Honest toilers know what they get handed for their sweat doesn’t square with its buying power. How could it? The Big Easy has moved from New Orleans to Washington, D.C., South Manhattan and urban centers coast to coast. The swindlers don’t operate out of cheap hotel rooms. They have offices on Wall, Broad and K Streets or Connecticut Avenue. The first place the marks get burned is in keeping a roof overhead. Who do you think brought housing to that point? Was it the man who gets a solid 2000 square foot structure ready for drywall in ten days? Or was it some cocky MBA from Ivydom whose tentacles have spread from Gotham into the turnkey retailers on Main Street? Elite bankers might be making you sick in more ways than one. And, when this is over, they might own that house you paid too much for…if they don’t already.

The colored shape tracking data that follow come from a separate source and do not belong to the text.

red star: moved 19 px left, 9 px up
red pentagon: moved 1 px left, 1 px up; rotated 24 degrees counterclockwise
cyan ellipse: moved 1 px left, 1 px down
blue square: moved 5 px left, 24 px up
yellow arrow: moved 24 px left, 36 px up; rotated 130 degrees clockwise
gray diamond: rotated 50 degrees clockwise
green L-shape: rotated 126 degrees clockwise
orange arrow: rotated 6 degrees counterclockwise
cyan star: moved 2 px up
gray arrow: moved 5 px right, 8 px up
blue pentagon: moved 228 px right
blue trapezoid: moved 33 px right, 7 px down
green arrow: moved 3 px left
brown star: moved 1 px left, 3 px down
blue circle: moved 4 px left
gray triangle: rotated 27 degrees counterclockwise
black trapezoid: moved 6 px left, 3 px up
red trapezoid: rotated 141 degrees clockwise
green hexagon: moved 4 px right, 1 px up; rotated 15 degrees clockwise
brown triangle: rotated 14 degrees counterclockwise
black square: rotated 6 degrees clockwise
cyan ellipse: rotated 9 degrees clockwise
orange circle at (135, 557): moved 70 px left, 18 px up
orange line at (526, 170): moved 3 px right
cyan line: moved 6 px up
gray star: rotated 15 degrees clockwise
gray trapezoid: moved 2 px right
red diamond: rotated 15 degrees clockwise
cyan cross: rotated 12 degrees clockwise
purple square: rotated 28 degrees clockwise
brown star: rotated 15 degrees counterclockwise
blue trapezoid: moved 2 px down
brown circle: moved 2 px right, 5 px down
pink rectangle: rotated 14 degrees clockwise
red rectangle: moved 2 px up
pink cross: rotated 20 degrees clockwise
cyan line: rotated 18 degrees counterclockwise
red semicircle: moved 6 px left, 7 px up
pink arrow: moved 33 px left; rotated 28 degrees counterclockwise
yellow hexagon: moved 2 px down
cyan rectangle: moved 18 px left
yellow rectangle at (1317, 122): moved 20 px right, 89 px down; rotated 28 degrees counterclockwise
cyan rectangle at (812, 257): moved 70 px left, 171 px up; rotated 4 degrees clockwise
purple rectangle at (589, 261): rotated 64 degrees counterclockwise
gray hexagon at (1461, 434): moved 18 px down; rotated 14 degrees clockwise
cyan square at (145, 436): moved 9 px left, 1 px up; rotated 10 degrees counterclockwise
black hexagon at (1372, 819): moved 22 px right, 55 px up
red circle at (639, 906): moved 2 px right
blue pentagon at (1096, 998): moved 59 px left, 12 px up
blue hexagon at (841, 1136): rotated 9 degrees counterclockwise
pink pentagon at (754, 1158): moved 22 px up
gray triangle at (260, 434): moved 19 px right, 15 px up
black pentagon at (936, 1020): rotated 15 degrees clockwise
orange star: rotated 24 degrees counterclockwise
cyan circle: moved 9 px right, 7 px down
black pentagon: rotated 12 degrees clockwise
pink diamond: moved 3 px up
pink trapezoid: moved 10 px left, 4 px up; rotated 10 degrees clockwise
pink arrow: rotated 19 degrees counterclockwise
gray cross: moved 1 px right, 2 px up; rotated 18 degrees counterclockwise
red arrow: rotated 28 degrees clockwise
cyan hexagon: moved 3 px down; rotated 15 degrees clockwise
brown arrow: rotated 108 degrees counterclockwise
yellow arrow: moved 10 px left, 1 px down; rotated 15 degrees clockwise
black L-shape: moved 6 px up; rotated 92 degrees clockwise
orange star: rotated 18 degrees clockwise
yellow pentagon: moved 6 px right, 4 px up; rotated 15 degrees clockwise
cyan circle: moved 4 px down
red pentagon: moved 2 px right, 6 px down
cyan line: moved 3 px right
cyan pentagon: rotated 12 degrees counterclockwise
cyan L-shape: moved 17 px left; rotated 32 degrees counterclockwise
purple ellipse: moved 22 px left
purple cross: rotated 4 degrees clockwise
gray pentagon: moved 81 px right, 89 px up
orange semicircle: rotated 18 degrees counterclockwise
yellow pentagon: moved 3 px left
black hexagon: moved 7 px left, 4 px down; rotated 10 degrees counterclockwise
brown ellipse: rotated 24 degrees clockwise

It would be ridiculous to suggest a socialist, or “democratic socialist,” resolution here. Government overall is closing down on absorbing nearly 40% of GDP already. The Federal debt alone is over $70,000 per living human in the US…and it’s far from unlikely that the books aren’t cooked to keep the numbers that low. Does anyone expect federal, state and municipal employees to be missing checks in this shutdown? What also might not be missed, much, is the “value” they create. Still, their retirements, unlike everybody else’s, are never in peril. Are they really putting ingredients into the pie that can justify the slice they take out? How can we measure the actual value this cumbersome investment creates? Monthly rents in urban space did not go from 5 days’ pay to 12 during any governments—federal, state or municipal—retrenchment.

As wealth crumbles and evaporates around us the trail of the rip-off always leads back to the commuter corridor between D.C. and South Manhattan. Crony “capitalism” is an oxymoron. Special interest relationships with government always stand in the way of other willing producers. It’s dangerous to think that more legislation and public programs hold an answer. In the US the hyper-concentration of wealth has been symbiotic with government burrowing its way deeper and deeper into the economy.

We all really know that just because something toxic doesn’t kill us—it rarely makes us stronger. The survivors from demographics bearing the brunt of this blight won’t come out whole. The ones likely to be strengthened out of the ordeal will be those with the means to minimize their exposure…and move on the weakened.

Magnanimous maneuvers by the Fed and government never ease burdens at the grindstone. They always pan out to fewer choices, less housing and less bread for the grinders. That way elite experts can precisely bleed their hosts to a shade of pale that suits them.